Cruz supports Greasemonkey scripts, and there's a "Mail Link To This Page" command that may prove handy if you use the built-in OS X Mail email client.

Yet another interesting and potentially useful wrinkle is a Web Inspector window that can display page detail information and a Network Timeline represented in color-coded bar graphs.

There's more: built-in user scripting, user styles, single-window browsing mode, full-screen mode, integrated Gears-loading, custom user-agent strings, and custom window opacity/level/style.

Stable and Speedy

Despite being a 0.1 release, Cruz has proved to be reasonably stable. I've been running it now for nearly two months, using it a lot, and have had just one crash in that time - and not much else in the way of unwelcome behavior. Cruz is also at least as fast as Safari, if not faster, which is to say satisfyingly speedy.

Negatives? Unfortunately, there is no bookmark import function yet, something I expect will be added in a later build. Session Restore, which I really can't abide being without anymore, is there already. It works great for routine shutdowns and startups, but for some reason was unable to recover the session I had open at the time of that one crash. Having two Macs in production service still running Mac OS X 10.4 "Tiger", I was also disappointed that Cruz requires Leopard, but one does have to eventually bow to the inevitable.

System requirements: Mac OS X 10.5

System Support: PPC/Intel

6. Camino 1.6.5

Camino 1.6.5Camino is another Mozilla Gecko based browser with the distinction of being the sole Gecko variant that is Mac-only, and thus the only one with a Cocoa-based user interface and feature set, such as support for OS X Services.
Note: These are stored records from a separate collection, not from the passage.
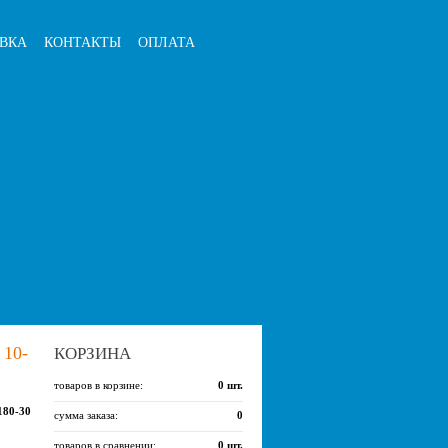
ВКА
КОНТАКТЫ
ОПЛАТА
10-
КОРЗИНА
товаров в корзине:
0
шт.
180-30
сумма заказа:
0
товаров в сравнении:
0
шт.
Camino is a swift, smooth, and refined browser combining Mac OS user interface elegance with the powerful web-browsing capabilities of the Gecko rendering engine, but for some reason I've never warmed to it despite many attempts to adopt using it as a regular browsing tool over the years. However, some folks, such as LEM publisher Dan Knight, are partial to Camino, and I have no quarrel with them: Camino is a very nice browser.

With its attractive looks and features like the system spellchecker and session saving, Camino 1.6.5 provides plenty of reasons to make it your default browser (and you can configure it as such in its own Preferences).

Camino's support for session saving, or optionally remembering what pages you were visiting when you quit and automatically loading them the next time you start, is convenient. While crashes are not common, Camino can now load the pages you were visiting when you start Camino after it unexpectedly quit.

Camino's tabbed browsing includes tooltips to help you keep track of all your tabs when you can't read their titles. "Single window mode" tames sites that insist on opening new windows by forcing their new windows to open in tabs, keeping window clutter to a minimum. With "tab jumpback", when a site opens a new tab, you can "jump back" to the page you were viewing simply by closing the new tab.

System requirements:

  • Mac OS X 10.3.9 or later
  • 50 MB free hard drive space
  • 128 MB Ram

System Support: Camino 1.6.5 is a universal binary and runs natively on both PowerPC- and Intel-based Macs.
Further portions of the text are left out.